Dear Editor,

Read a reference to your site in the ‘fearless traveler’ q&a in the San Antonio Express News today. I appreciate the information conrained in your site.

My neice is a c6 and has been so since a car wreck at age 18, 20 years ago. She rarely leaves the house. Does not have a computer.

I am educating myself on the externals of disability travel. We meet in Maine, where we grew up, with extended family each summer. Travel from CA is very difficult for her. Generally takes weeks to recover when she returns. I am trying to educate myself to the options for travel from CA to ME.

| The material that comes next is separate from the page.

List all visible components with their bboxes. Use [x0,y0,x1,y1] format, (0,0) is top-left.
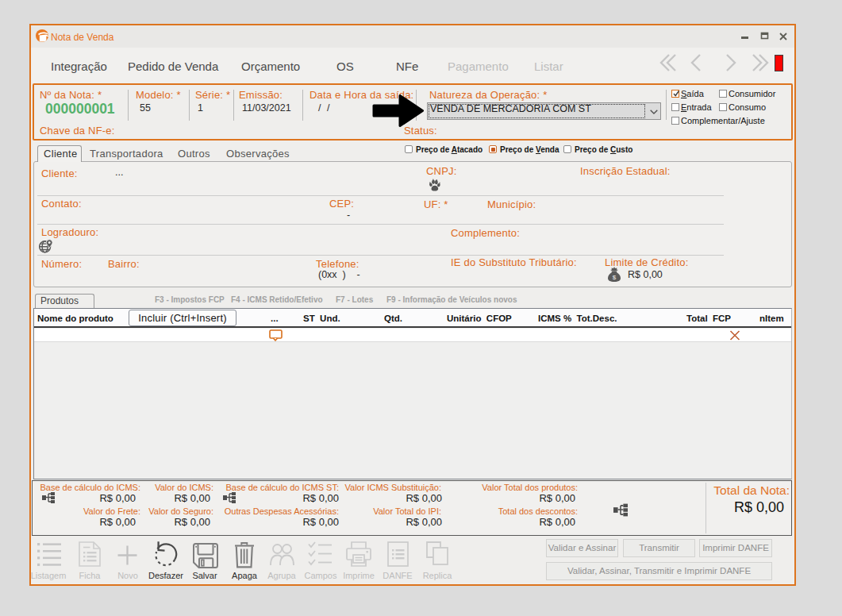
svg-text:$: $ [613,274,617,281]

Thanks for the site. Tim Hathaway

Obviously, each individual’s disability effects them in different ways. The fact that it takes your niece weeks to recover from a trip demonstrates the strain that such an undertaking puts on her system. There could be any number of reasons for this, but one may be the actual way she travels.

To minimize the effort in traveling, she should try to limit the number of steps required for getting from point A to point B. Find a direct flight from California to Maine, or at the very least a flight which doesn’t require changing planes. Once in Maine, she should try to recreate her home environment as closely as possible in her hotel. If this means renting a hospital bed, shower chair, or other equipment, she should do so.

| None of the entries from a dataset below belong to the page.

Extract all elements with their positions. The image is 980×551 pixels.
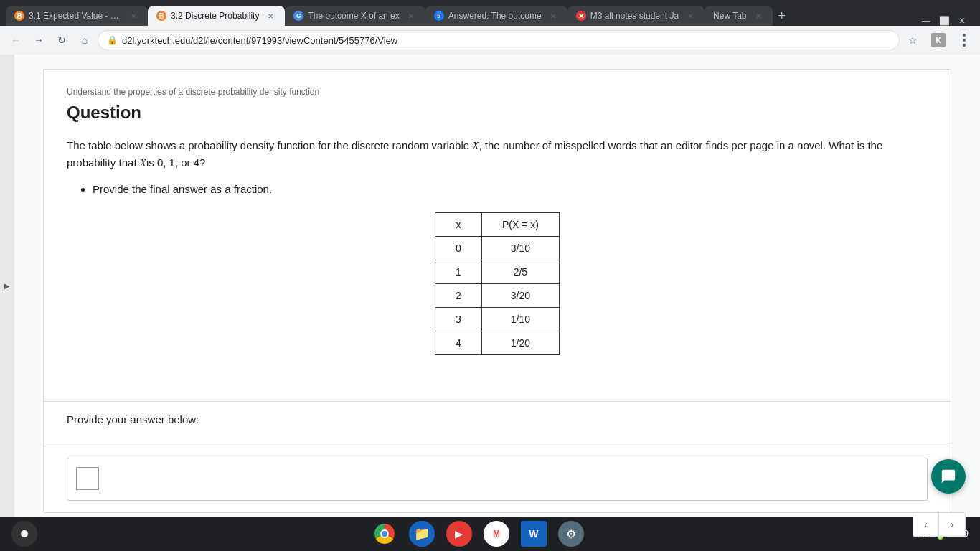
- tab-label-1: 3.1 Expected Value - Pro: [29, 11, 122, 21]
- question-text-part1: The table below shows a probability dens…: [67, 139, 469, 151]
- taskbar: 📁 ▶ M W ⚙ ▲ 🔋 9:49: [0, 517, 980, 551]
- table-cell-x: 2: [435, 284, 482, 308]
- tab-label-5: M3 all notes student Ja: [590, 11, 679, 21]
- forward-button[interactable]: →: [29, 30, 49, 50]
- table-cell-px: 1/10: [481, 308, 559, 331]
- main-content: Understand the properties of a discrete …: [14, 55, 980, 517]
- question-subtitle: Understand the properties of a discrete …: [67, 87, 928, 97]
- extension-icon[interactable]: K: [931, 33, 946, 47]
- math-var-x2: X: [140, 157, 146, 169]
- back-button[interactable]: ←: [6, 30, 26, 50]
- probability-table: x P(X = x) 03/1012/523/2031/1041/20: [435, 212, 560, 355]
- tab-close-4[interactable]: ✕: [547, 10, 559, 22]
- tab-close-1[interactable]: ✕: [128, 10, 139, 22]
- table-cell-x: 3: [435, 308, 482, 331]
- table-container: x P(X = x) 03/1012/523/2031/1041/20: [67, 212, 928, 355]
- home-button[interactable]: ⌂: [75, 30, 95, 50]
- chat-icon: [941, 468, 956, 484]
- word-taskbar-icon[interactable]: W: [521, 521, 547, 547]
- tab-discrete-probability[interactable]: B 3.2 Discrete Probability ✕: [148, 6, 285, 26]
- tab-close-6[interactable]: ✕: [753, 10, 764, 22]
- prev-button[interactable]: ‹: [913, 513, 939, 536]
- question-text: The table below shows a probability dens…: [67, 137, 928, 171]
- url-bar[interactable]: 🔒 d2l.yorktech.edu/d2l/le/content/971993…: [98, 30, 900, 50]
- minimize-button[interactable]: —: [922, 16, 930, 26]
- tab-close-5[interactable]: ✕: [684, 10, 696, 22]
- table-cell-x: 4: [435, 331, 482, 355]
- answer-label: Provide your answer below:: [67, 413, 928, 425]
- tab-label-3: The outcome X of an ex: [308, 11, 399, 21]
- table-cell-px: 3/10: [481, 237, 559, 260]
- lock-icon: 🔒: [107, 35, 118, 45]
- chat-button[interactable]: [931, 459, 966, 494]
- question-title: Question: [67, 103, 928, 123]
- answer-section: Provide your answer below:: [44, 401, 951, 446]
- tab-answered[interactable]: b Answered: The outcome ✕: [425, 6, 567, 26]
- page-container: ▶ Understand the properties of a discret…: [0, 55, 980, 517]
- menu-dot-3: [963, 44, 966, 47]
- table-cell-px: 2/5: [481, 260, 559, 284]
- browser-window: B 3.1 Expected Value - Pro ✕ B 3.2 Discr…: [0, 0, 980, 551]
- chrome-wheel: [374, 524, 395, 544]
- tab-new-tab[interactable]: New Tab ✕: [705, 6, 772, 26]
- question-text-part3: is 0, 1, or 4?: [146, 156, 206, 169]
- table-row: 23/20: [435, 284, 560, 308]
- chrome-center: [380, 529, 389, 538]
- close-button[interactable]: ✕: [958, 16, 966, 26]
- tab-bar: B 3.1 Expected Value - Pro ✕ B 3.2 Discr…: [0, 0, 980, 26]
- question-card: Understand the properties of a discrete …: [43, 69, 951, 513]
- maximize-button[interactable]: ⬜: [939, 16, 950, 26]
- files-taskbar-icon[interactable]: 📁: [409, 521, 435, 547]
- window-controls: — ⬜ ✕: [913, 16, 974, 26]
- table-cell-px: 1/20: [481, 331, 559, 355]
- next-button[interactable]: ›: [939, 513, 965, 536]
- tab-label-6: New Tab: [713, 11, 746, 21]
- youtube-taskbar-icon[interactable]: ▶: [446, 521, 472, 547]
- sidebar-toggle[interactable]: ▶: [0, 55, 14, 517]
- table-cell-x: 0: [435, 237, 482, 260]
- settings-taskbar-icon[interactable]: ⚙: [558, 521, 584, 547]
- col-header-px: P(X = x): [481, 213, 559, 237]
- question-body: Understand the properties of a discrete …: [44, 70, 951, 401]
- menu-dot-1: [963, 34, 966, 37]
- url-text: d2l.yorktech.edu/d2l/le/content/971993/v…: [122, 35, 397, 46]
- answer-box[interactable]: [67, 458, 928, 501]
- chrome-taskbar-icon[interactable]: [372, 521, 397, 547]
- tab-label-4: Answered: The outcome: [448, 11, 542, 21]
- tab-icon-5: ✕: [576, 11, 586, 21]
- tab-m3-notes[interactable]: ✕ M3 all notes student Ja ✕: [567, 6, 705, 26]
- tab-expected-value[interactable]: B 3.1 Expected Value - Pro ✕: [6, 6, 148, 26]
- fraction-input-box[interactable]: [76, 467, 99, 490]
- table-cell-px: 3/20: [481, 284, 559, 308]
- bookmark-button[interactable]: ☆: [903, 30, 923, 50]
- new-tab-button[interactable]: +: [773, 6, 792, 26]
- table-header-row: x P(X = x): [435, 213, 560, 237]
- menu-dot-2: [963, 39, 966, 42]
- table-row: 03/10: [435, 237, 560, 260]
- taskbar-center: 📁 ▶ M W ⚙: [372, 521, 584, 547]
- tab-icon-1: B: [14, 11, 24, 21]
- tab-close-3[interactable]: ✕: [405, 10, 417, 22]
- chrome-menu-button[interactable]: [954, 30, 974, 50]
- record-dot: [21, 530, 28, 537]
- address-bar: ← → ↻ ⌂ 🔒 d2l.yorktech.edu/d2l/le/conten…: [0, 26, 980, 55]
- nav-arrows: ‹ ›: [913, 512, 966, 537]
- bullet-list: Provide the final answer as a fraction.: [67, 183, 928, 195]
- gmail-taskbar-icon[interactable]: M: [484, 521, 509, 547]
- tab-outcome-x[interactable]: G The outcome X of an ex ✕: [285, 6, 425, 26]
- table-body: 03/1012/523/2031/1041/20: [435, 237, 560, 355]
- bullet-item-1: Provide the final answer as a fraction.: [93, 183, 928, 195]
- table-cell-x: 1: [435, 260, 482, 284]
- table-row: 41/20: [435, 331, 560, 355]
- taskbar-left: [11, 521, 37, 547]
- extension-area: K: [925, 33, 951, 47]
- tab-label-2: 3.2 Discrete Probability: [171, 11, 259, 21]
- tab-icon-4: b: [434, 11, 444, 21]
- record-button[interactable]: [11, 521, 37, 547]
- reload-button[interactable]: ↻: [52, 30, 72, 50]
- table-row: 12/5: [435, 260, 560, 284]
- tab-icon-2: B: [156, 11, 166, 21]
- answer-input-area: [44, 446, 951, 512]
- tab-close-2[interactable]: ✕: [265, 10, 276, 22]
- col-header-x: x: [435, 213, 482, 237]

Finally, since it sounds like she is fairly inactive in her daily life, she shouldn’t over extend herself during this trip. Trying to do much more on vacation than she does at home will definitely exhaust her. If you’re all going out together for six hours of activities one day, maybe she should limit herself to three. One last thought is that several weeks prior to her trip she may want to slowly increase her activities in California; in a sense, training for the bigger excursion to Maine.